These numbers are not a bad ratio. But what happens is that the diet severely limits your ability to eat avocados, nuts, seeds and other high calorie dense raw foods. The main focus becomes tons of salads and tons of fruits. In fact, the bulk of the diet is made up with fruits.

Think mangos, bananas, papaya etc. The tropical fruits which are yummy, sweet and higher in calories than other fruits like apples and pears. Though all fruits are allowed and enjoyed.

Dinner will often consist of a huge salad with lots of raw veggies on it. This type of raw vegan diet the 80 10 10 diet seems to have a lot of adherents and maintains a loyal following. It is however made up of large quantities of food. You’re eating a dozen or more bananas, several other fruits and heads of lettuces and other veggies.

It is also very expensive and not appropriate for most of us. But if you want to do this then this kind of raw vegan diet is perhaps the safest and healthiest. So long as you supplement with vitamin B12 an vitamin D.

The problem with raw veganism or why you shouldn’t go raw vegan
I’ve alluded to some of the problems with the raw vegan diet above. It can be hard to hit the sweet spot with getting sufficient calories at reasonable prices while still enjoying your food and not becoming a slave to eating all the time.

But most of us will fail at this. And that doesn’t mean you are lacking moral fiber or character. Not at all. It’s just that I don’t believe the raw vegan diet is the best diet for us.

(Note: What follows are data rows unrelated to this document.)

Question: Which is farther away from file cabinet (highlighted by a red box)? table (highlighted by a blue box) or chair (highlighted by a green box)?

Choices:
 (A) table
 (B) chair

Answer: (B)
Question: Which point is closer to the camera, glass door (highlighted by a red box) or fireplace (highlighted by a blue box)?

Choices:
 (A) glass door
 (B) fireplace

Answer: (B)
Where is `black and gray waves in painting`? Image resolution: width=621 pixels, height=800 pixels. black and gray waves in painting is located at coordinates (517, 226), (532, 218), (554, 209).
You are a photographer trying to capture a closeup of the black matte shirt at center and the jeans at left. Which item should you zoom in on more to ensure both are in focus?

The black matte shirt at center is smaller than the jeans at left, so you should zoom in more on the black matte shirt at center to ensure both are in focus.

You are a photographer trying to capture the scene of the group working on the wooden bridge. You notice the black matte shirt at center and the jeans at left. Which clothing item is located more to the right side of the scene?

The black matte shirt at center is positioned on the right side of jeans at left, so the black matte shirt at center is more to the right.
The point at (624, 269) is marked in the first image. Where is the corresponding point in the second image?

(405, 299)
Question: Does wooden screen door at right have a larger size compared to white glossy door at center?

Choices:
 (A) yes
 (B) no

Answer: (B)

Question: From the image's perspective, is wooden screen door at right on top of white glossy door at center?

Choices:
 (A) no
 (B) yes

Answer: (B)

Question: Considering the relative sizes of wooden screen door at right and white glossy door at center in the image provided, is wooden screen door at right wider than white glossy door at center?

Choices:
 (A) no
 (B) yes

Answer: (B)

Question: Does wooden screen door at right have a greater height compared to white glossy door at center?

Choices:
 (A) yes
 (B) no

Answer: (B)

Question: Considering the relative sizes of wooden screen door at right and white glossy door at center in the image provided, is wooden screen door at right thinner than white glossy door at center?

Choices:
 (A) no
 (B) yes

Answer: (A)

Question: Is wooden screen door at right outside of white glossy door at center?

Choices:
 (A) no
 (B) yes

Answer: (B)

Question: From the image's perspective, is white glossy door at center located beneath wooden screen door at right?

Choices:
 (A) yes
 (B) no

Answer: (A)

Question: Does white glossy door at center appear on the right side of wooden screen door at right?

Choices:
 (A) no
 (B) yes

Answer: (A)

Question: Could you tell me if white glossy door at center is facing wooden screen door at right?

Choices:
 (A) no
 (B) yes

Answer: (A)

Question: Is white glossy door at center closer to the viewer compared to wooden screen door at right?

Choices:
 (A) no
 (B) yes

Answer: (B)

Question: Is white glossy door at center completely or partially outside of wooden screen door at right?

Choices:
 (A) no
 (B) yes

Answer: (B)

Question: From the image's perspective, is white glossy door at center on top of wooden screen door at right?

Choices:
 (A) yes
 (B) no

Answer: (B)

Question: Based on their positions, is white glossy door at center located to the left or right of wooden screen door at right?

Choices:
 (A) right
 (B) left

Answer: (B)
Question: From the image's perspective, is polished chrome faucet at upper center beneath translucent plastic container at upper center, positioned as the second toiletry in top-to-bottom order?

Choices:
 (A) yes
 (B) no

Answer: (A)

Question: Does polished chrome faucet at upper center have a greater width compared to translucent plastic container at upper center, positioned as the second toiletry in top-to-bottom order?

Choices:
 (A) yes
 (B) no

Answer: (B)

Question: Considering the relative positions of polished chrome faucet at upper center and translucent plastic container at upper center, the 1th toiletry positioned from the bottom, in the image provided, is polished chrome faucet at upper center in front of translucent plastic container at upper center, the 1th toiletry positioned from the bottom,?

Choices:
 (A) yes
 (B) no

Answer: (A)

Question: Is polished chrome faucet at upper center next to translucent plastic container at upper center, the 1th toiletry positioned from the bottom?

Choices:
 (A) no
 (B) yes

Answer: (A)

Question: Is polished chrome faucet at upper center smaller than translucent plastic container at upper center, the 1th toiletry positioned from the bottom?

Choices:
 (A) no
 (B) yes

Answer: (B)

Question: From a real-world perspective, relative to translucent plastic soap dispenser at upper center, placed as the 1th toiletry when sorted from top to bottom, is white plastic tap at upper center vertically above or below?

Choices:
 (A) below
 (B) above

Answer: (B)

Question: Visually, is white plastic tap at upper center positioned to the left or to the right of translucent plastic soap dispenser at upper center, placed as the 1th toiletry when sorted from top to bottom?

Including beans and grains – which can’t be had in the raw diet unless sprouted – is one of life’s many joys.

Not only do beans and grains provide a good amount of calories but they are also made into some of our most beloved foods. Bread, tofu, soy milk, soy ice cream, vegan meat analogues etc. And what about the beloved potato? I could never give up my beloved baked potato.

Food is not only health promoting but nourishing to our very souls and emotional well being. Cooked food is an important part of the diet.

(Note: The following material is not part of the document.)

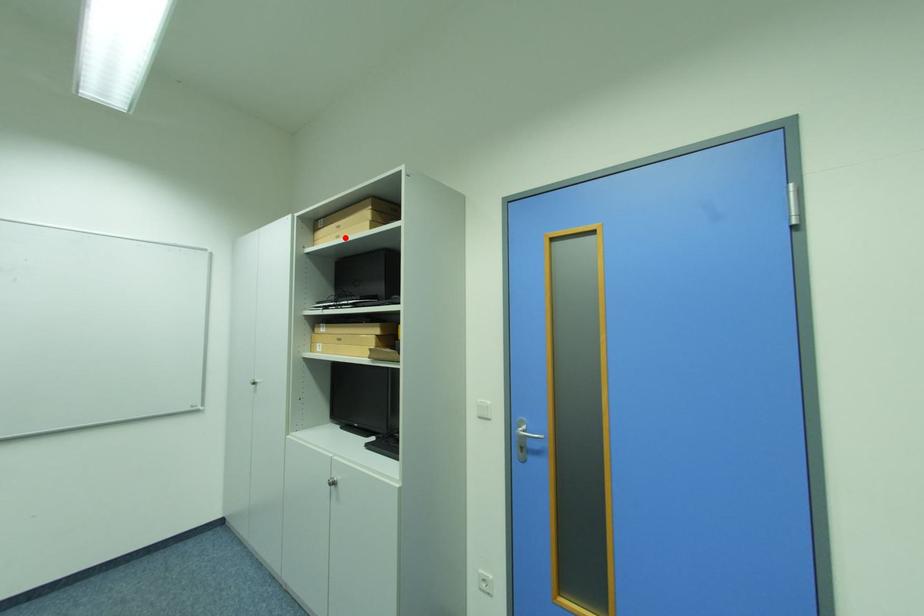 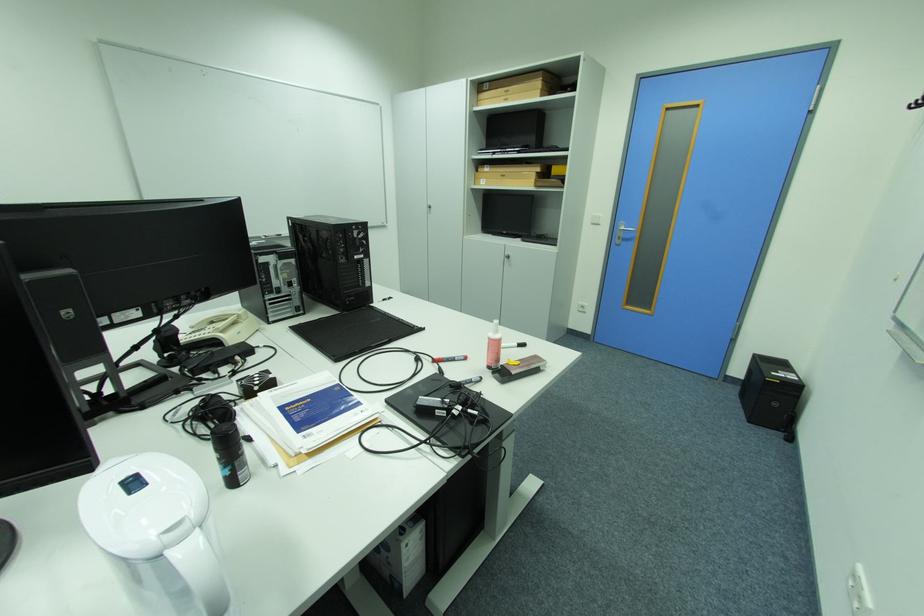 The point at the highlighted location is marked in the first image. Where is the corresponding point in the second image?

(514, 100) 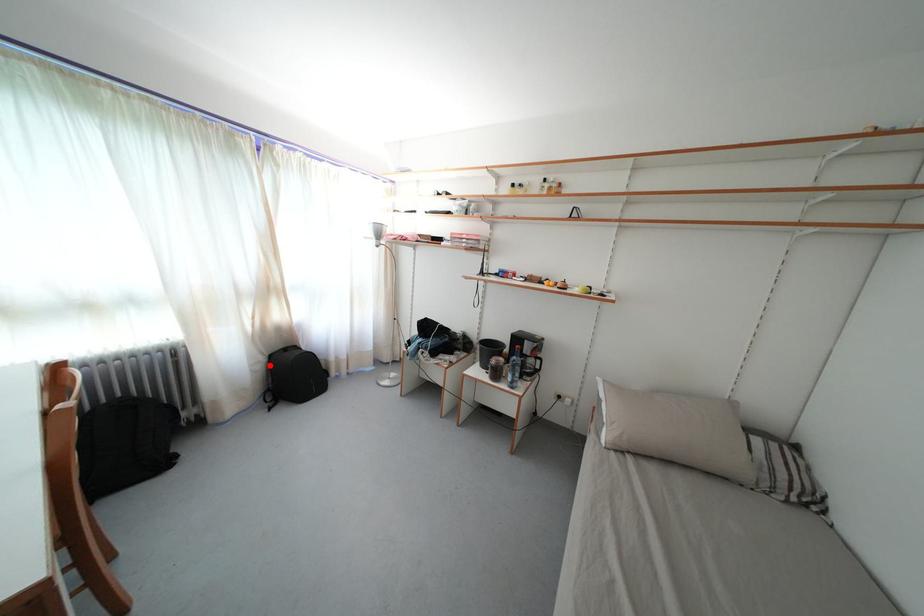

It is also cheaper to eat a vegan diet that includes cooked foods like grain and bean products. And what about social occasions?

Eating a raw vegan diet will find you self ostracized from enjoying many dining out experiences that don’t involve your own insular raw vegan tribe.


By all means enjoy raw foods and eat them in abundance. But don’t limit yourself to those solely. This the key to the kingdom of vegan health and abundance. Eat and be merry.